DATA SECTION: Begin

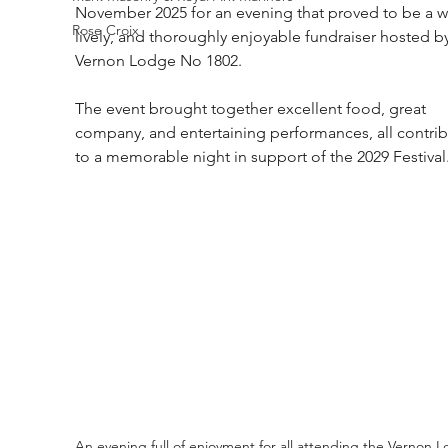
November 2025 for an evening that proved to be a w
Rose Croix
lively, and thoroughly enjoyable fundraiser hosted by
Vernon Lodge No 1802.
The event brought together excellent food, great 
company, and entertaining performances, all contrib
to a memorable night in support of the 2029 Festival
An evening full of enjoyment for all attending the Vernon 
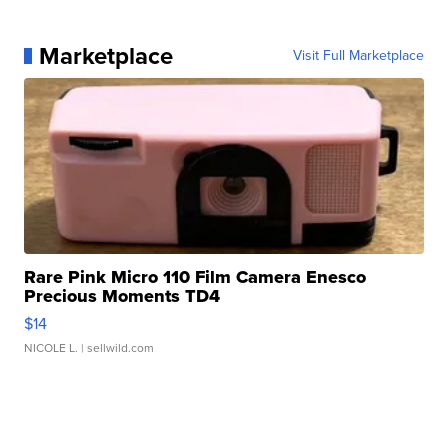
Marketplace
Visit Full Marketplace
Rare Pink Micro 110 Film Camera Enesco
Precious Moments TD4
$14
NICOLE L.
| sellwild.com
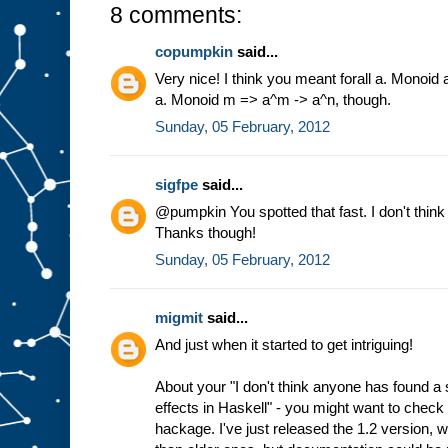
8 comments:
copumpkin
said...
Very nice! I think you meant forall a. Monoid 
a. Monoid m => a^m -> a^n, though.
Sunday, 05 February, 2012
sigfpe
said...
@pumpkin You spotted that fast. I don't think
Thanks though!
Sunday, 05 February, 2012
migmit
said...
And just when it started to get intriguing!
About your "I don't think anyone has found a
effects in Haskell" - you might want to chec
hackage. I've just released the 1.2 version, 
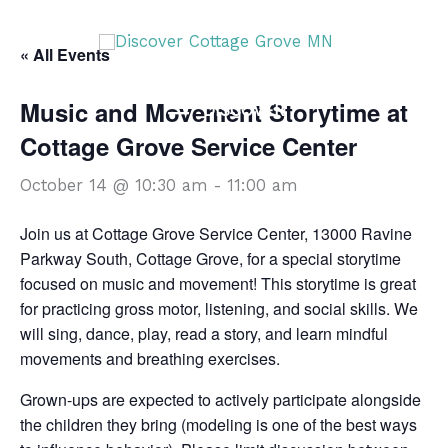
Skip
DISCOVER
to
« All Events
content
Music and Movement Storytime at
DISCOVER
Cottage Grove Service Center
October 14 @ 10:30 am
-
11:00 am
Join us at Cottage Grove Service Center, 13000 Ravine
Parkway South, Cottage Grove, for a special storytime
focused on music and movement! This storytime is great
for practicing gross motor, listening, and social skills. We
will sing, dance, play, read a story, and learn mindful
movements and breathing exercises.
Grown-ups are expected to actively participate alongside
the children they bring (modeling is one of the best ways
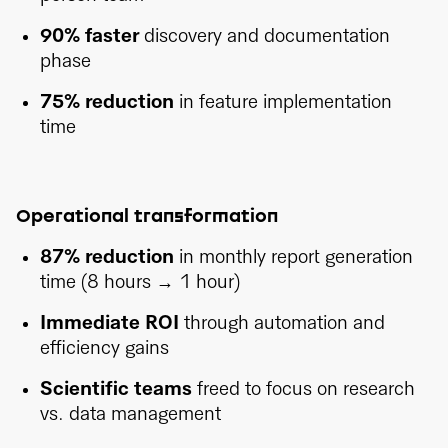
90% faster
discovery and documentation
phase
75% reduction
in feature implementation
time
Operational transformation
87% reduction
in monthly report generation
time (8 hours → 1 hour)
Immediate ROI
through automation and
efficiency gains
Scientific teams
freed to focus on research
vs. data management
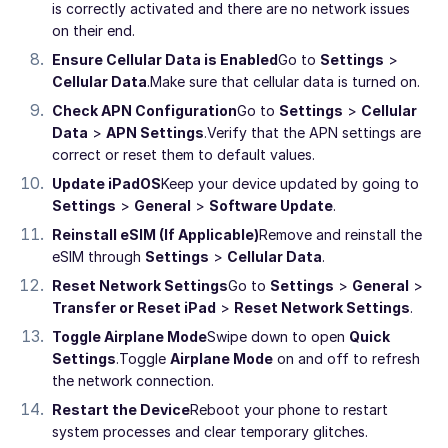
is correctly activated and there are no network issues
on their end.
Ensure Cellular Data is Enabled
Go to
Settings
>
Cellular Data
.
Make sure that cellular data is turned on.
Check APN Configuration
Go to
Settings
>
Cellular
Data
>
APN Settings
.
Verify that the APN settings are
correct or reset them to default values.
Update iPadOS
Keep your device updated by going to
Settings
>
General
>
Software Update
.
Reinstall eSIM (If Applicable)
Remove and reinstall the
eSIM through
Settings
>
Cellular Data
.
Reset Network Settings
Go to
Settings
>
General
>
Transfer or Reset iPad
>
Reset Network Settings
.
Toggle Airplane Mode
Swipe down to open
Quick
Settings
.
Toggle
Airplane Mode
on and off to refresh
the network connection.
Restart the Device
Reboot your phone to restart
system processes and clear temporary glitches.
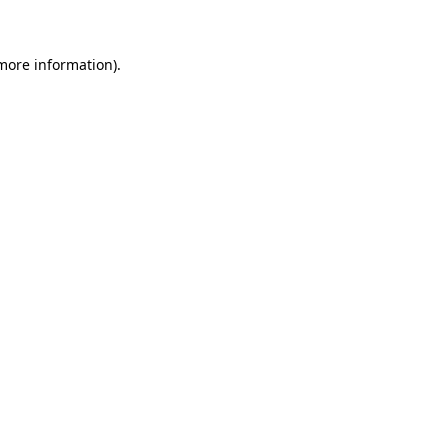
 more information)
.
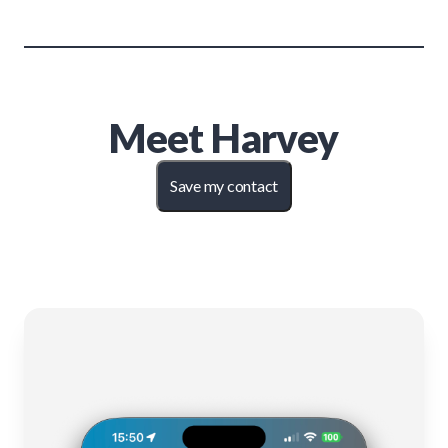
Meet
Harvey
Save my contact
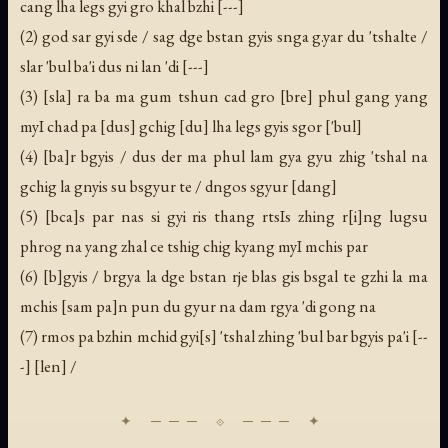
cang lha legs gyi gro khal bzhi [---]
(2) god sar gyi sde / sag dge bstan gyis snga g.yar du 'tshalte /
slar 'bul ba'i dus ni lan 'di [---]
(3) [sla] ra ba ma gum tshun cad gro [bre] phul gang yang
myI chad pa [dus] gchig [du] lha legs gyis sgor ['bul]
(4) [ba]r bgyis / dus der ma phul lam gya gyu zhig 'tshal na
gchig la gnyis su bsgyur te / dngos sgyur [dang]
(5) [bca]s par nas si gyi ris thang rtsIs zhing r[i]ng lugsu
phrog na yang zhal ce tshig chig kyang myI mchis par
(6) [b]gyis / brgya la dge bstan rje blas gis bsgal te gzhi la ma
mchis [sam pa]n pun du gyur na dam rgya 'di gong na
(7) rmos pa bzhin mchid gyi[s] 'tshal zhing 'bul bar bgyis pa'i [--
-] [len] /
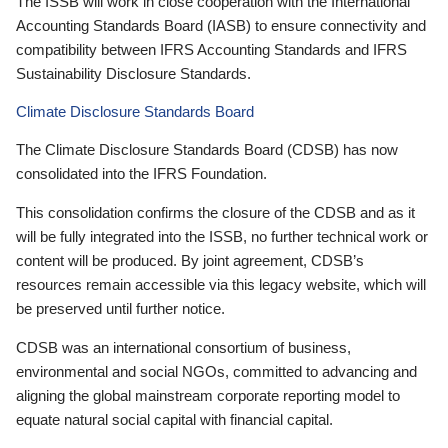
The ISSB will work in close cooperation with the International
Accounting Standards Board (IASB) to ensure connectivity and
compatibility between IFRS Accounting Standards and IFRS
Sustainability Disclosure Standards.
Climate Disclosure Standards Board
The Climate Disclosure Standards Board (CDSB) has now
consolidated into the IFRS Foundation.
This consolidation confirms the closure of the CDSB and as it
will be fully integrated into the ISSB, no further technical work or
content will be produced. By joint agreement, CDSB’s
resources remain accessible via this legacy website, which will
be preserved until further notice.
CDSB was an international consortium of business,
environmental and social NGOs, committed to advancing and
aligning the global mainstream corporate reporting model to
equate natural social capital with financial capital.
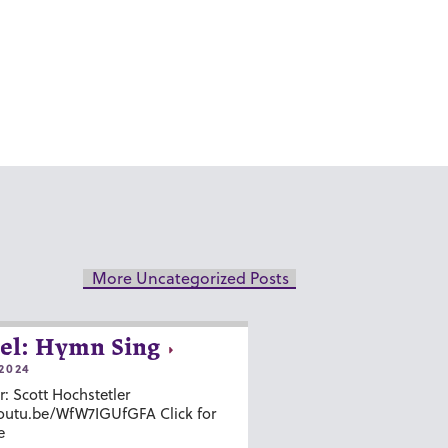
More Uncategorized Posts
el: Hymn Sing
2024
r: Scott Hochstetler
youtu.be/WfW7IGUfGFA Click for
e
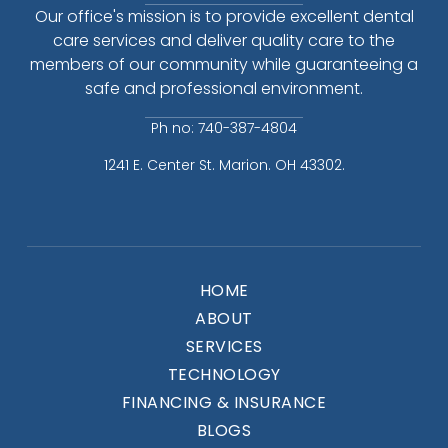
Our office's mission is to provide excellent dental
care services and deliver quality care to the
members of our community while guaranteeing a
safe and professional environment.
Ph no: 740-387-4804
1241 E. Center St. Marion. OH 43302.
HOME
ABOUT
SERVICES
TECHNOLOGY
FINANCING & INSURANCE
BLOGS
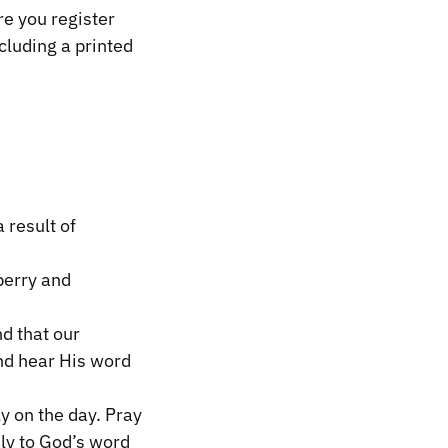
e you register
cluding a printed
 result of
berry and
nd that our
and hear His word
y on the day. Pray
ely to God’s word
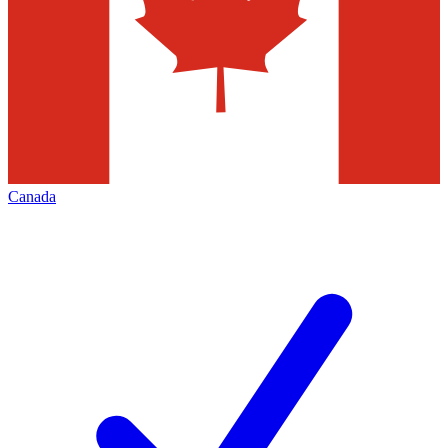
Canada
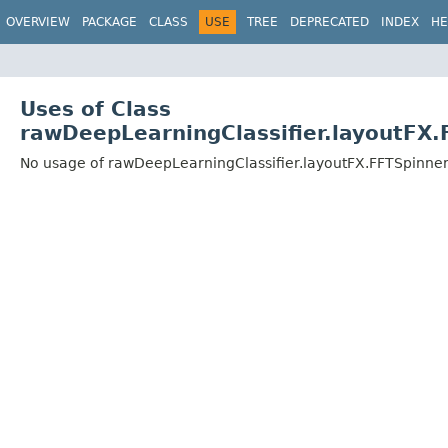
OVERVIEW
PACKAGE
CLASS
USE
TREE
DEPRECATED
INDEX
HE
Uses of Class
rawDeepLearningClassifier.layoutFX
No usage of rawDeepLearningClassifier.layoutFX.FFTSpinne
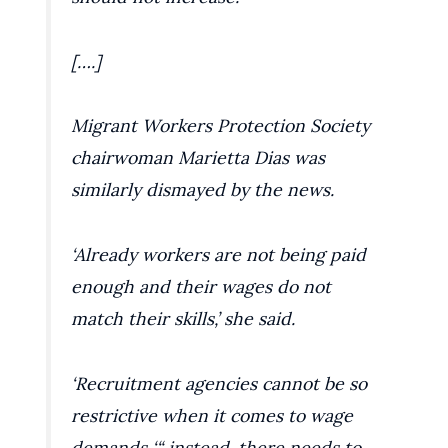
[….]
Migrant Workers Protection Society
chairwoman Marietta Dias was
similarly dismayed by the news.
‘Already workers are not being paid
enough and their wages do not
match their skills,’ she said.
‘Recruitment agencies cannot be so
restrictive when it comes to wage
demands ‘“ instead, there needs to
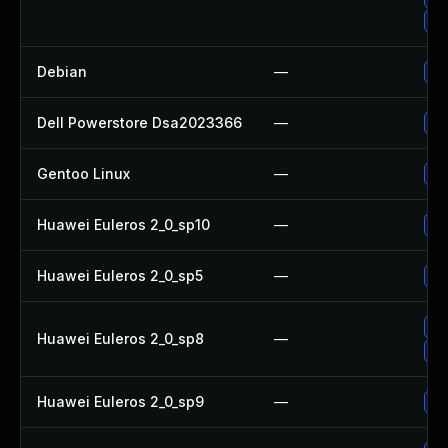
Up
Debian
—
Up
Dell Powerstore Dsa2023366
—
Up
Gentoo Linux
—
Up
Huawei Euleros 2_0_sp10
—
Up
Huawei Euleros 2_0_sp5
—
Up
Up
Huawei Euleros 2_0_sp8
—
Up
Huawei Euleros 2_0_sp9
—
Up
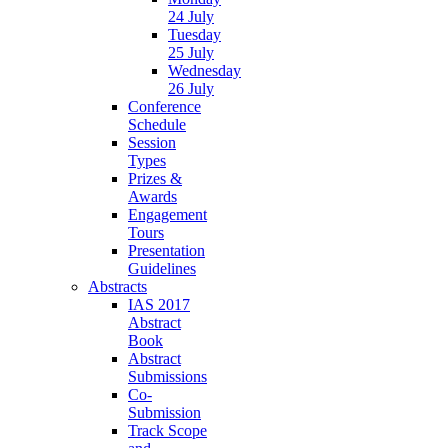
24 July
Tuesday
25 July
Wednesday
26 July
Conference
Schedule
Session
Types
Prizes &
Awards
Engagement
Tours
Presentation
Guidelines
Abstracts
IAS 2017
Abstract
Book
Abstract
Submissions
Co-
Submission
Track Scope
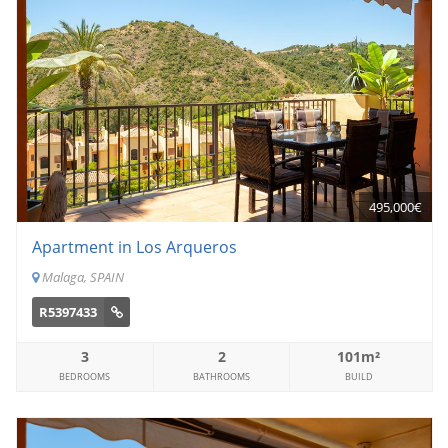
495,000€
Apartment in Los Arqueros
Malaga, SPAIN
R5397433
3
2
101m²
BEDROOMS
BATHROOMS
BUILD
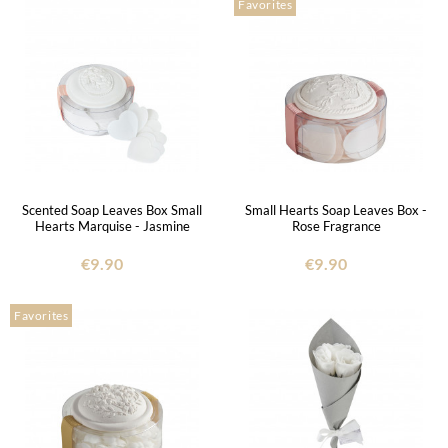
Favorites
Scented Soap Leaves Box Small
Small Hearts Soap Leaves Box -
Hearts Marquise - Jasmine
Rose Fragrance
€9.90
€9.90
Favorites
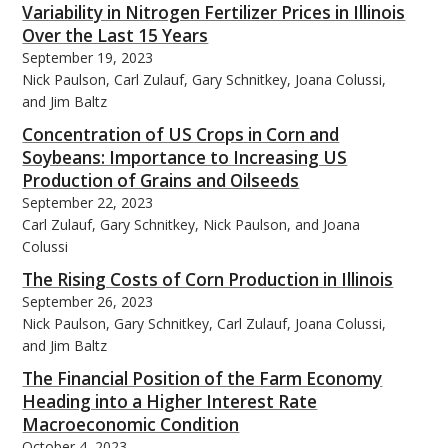
Variability in Nitrogen Fertilizer Prices in Illinois
Over the Last 15 Years
September 19, 2023
Nick Paulson, Carl Zulauf, Gary Schnitkey, Joana Colussi,
and Jim Baltz
bmit
Concentration of US Crops in Corn and
Soybeans: Importance to Increasing US
Production of Grains and Oilseeds
September 22, 2023
Carl Zulauf, Gary Schnitkey, Nick Paulson, and Joana
Colussi
The Rising Costs of Corn Production in Illinois
September 26, 2023
Nick Paulson, Gary Schnitkey, Carl Zulauf, Joana Colussi,
and Jim Baltz
The Financial Position of the Farm Economy
Heading into a Higher Interest Rate
Macroeconomic Condition
October 4, 2023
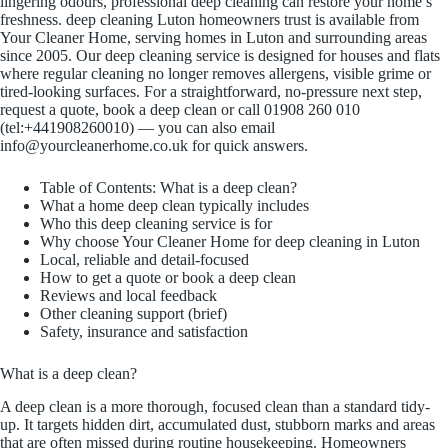
lingering odours, professional deep cleaning can restore your home’s
freshness. deep cleaning Luton homeowners trust is available from
Your Cleaner Home, serving homes in Luton and surrounding areas
since 2005. Our deep cleaning service is designed for houses and flats
where regular cleaning no longer removes allergens, visible grime or
tired-looking surfaces. For a straightforward, no-pressure next step,
request a quote, book a deep clean or call 01908 260 010
(tel:+441908260010) — you can also email
info@yourcleanerhome.co.uk for quick answers.
Table of Contents: What is a deep clean?
What a home deep clean typically includes
Who this deep cleaning service is for
Why choose Your Cleaner Home for deep cleaning in Luton
Local, reliable and detail-focused
How to get a quote or book a deep clean
Reviews and local feedback
Other cleaning support (brief)
Safety, insurance and satisfaction
What is a deep clean?
A deep clean is a more thorough, focused clean than a standard tidy-
up. It targets hidden dirt, accumulated dust, stubborn marks and areas
that are often missed during routine housekeeping. Homeowners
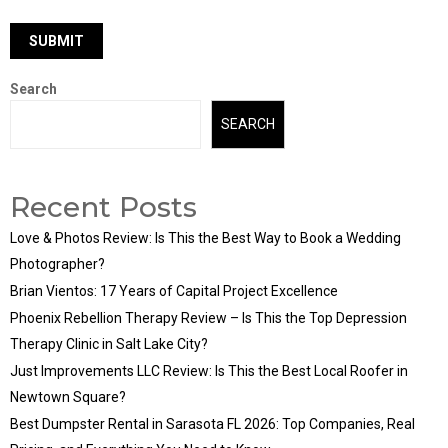
Search
SEARCH
Recent Posts
Love & Photos Review: Is This the Best Way to Book a Wedding
Photographer?
Brian Vientos: 17 Years of Capital Project Excellence
Phoenix Rebellion Therapy Review – Is This the Top Depression
Therapy Clinic in Salt Lake City?
Just Improvements LLC Review: Is This the Best Local Roofer in
Newtown Square?
Best Dumpster Rental in Sarasota FL 2026: Top Companies, Real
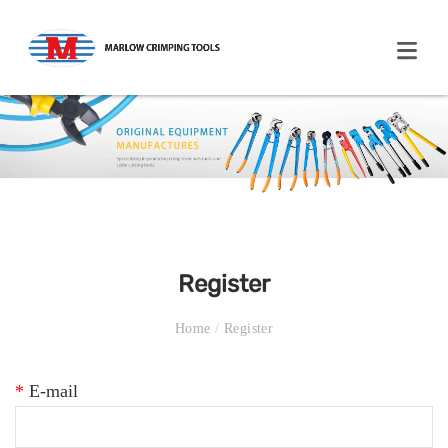
Register
Home
/
Register
*
E-mail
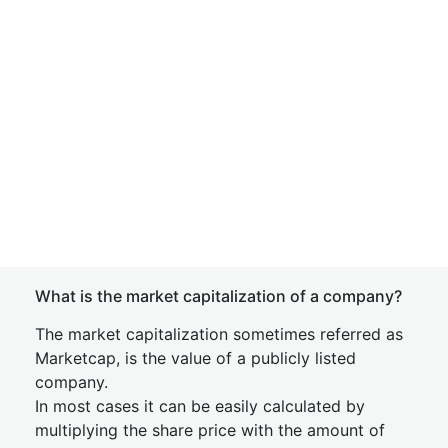
What is the market capitalization of a company?
The market capitalization sometimes referred as
Marketcap, is the value of a publicly listed
company.
In most cases it can be easily calculated by
multiplying the share price with the amount of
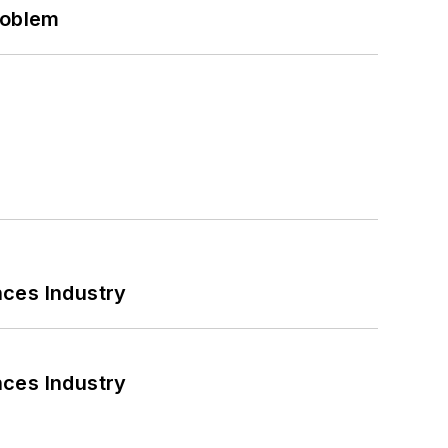
roblem
nces Industry
nces Industry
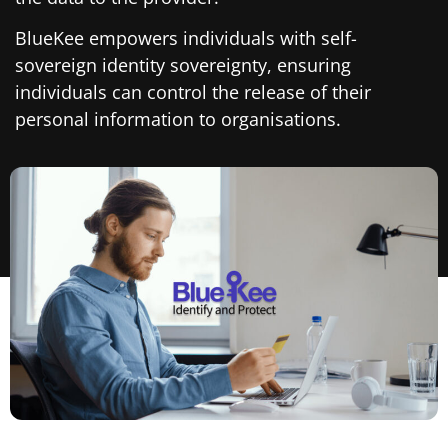
BlueKee empowers individuals with self-
sovereign identity sovereignty, ensuring
individuals can control the release of their
personal information to organisations.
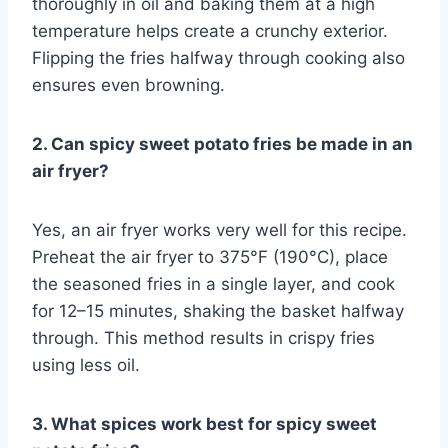
thoroughly in oil and baking them at a high
temperature helps create a crunchy exterior.
Flipping the fries halfway through cooking also
ensures even browning.
2. Can spicy sweet potato fries be made in an
air fryer?
Yes, an air fryer works very well for this recipe.
Preheat the air fryer to 375°F (190°C), place
the seasoned fries in a single layer, and cook
for 12–15 minutes, shaking the basket halfway
through. This method results in crispy fries
using less oil.
3. What spices work best for spicy sweet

DATA SECTION: End

WORK REQUIRED: Scan the entries above for the string "thoroughly" and copy each line that contains it.

TASK ANSWER:
lively, and thoroughly enjoyable fundraiser hosted by
thoroughly in oil and baking them at a high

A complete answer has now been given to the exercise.